Problem to solve: Your copy should hold every record verbatim and none of the pictures.

Exercise materials:
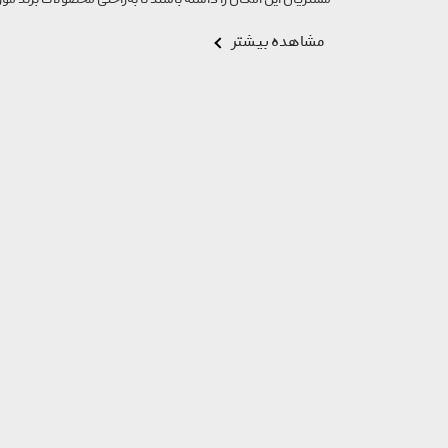
مشتریان این امکان را داشته باشند تا به‌راحتی محصولات برند مورد
مشاهده بیشتر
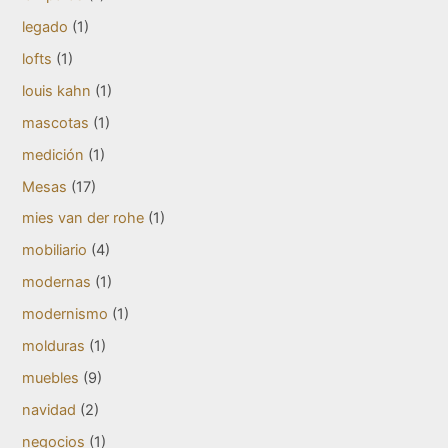
legado
(1)
lofts
(1)
louis kahn
(1)
mascotas
(1)
medición
(1)
Mesas
(17)
mies van der rohe
(1)
mobiliario
(4)
modernas
(1)
modernismo
(1)
molduras
(1)
muebles
(9)
navidad
(2)
negocios
(1)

Solved problem:
مشتریان این امکان را داشته باشند تا به‌راحتی محصولات برند مورد
مشاهده بیشتر
legado
(1)
lofts
(1)
louis kahn
(1)
mascotas
(1)
medición
(1)
Mesas
(17)
mies van der rohe
(1)
mobiliario
(4)
modernas
(1)
modernismo
(1)
molduras
(1)
muebles
(9)
navidad
(2)
negocios
(1)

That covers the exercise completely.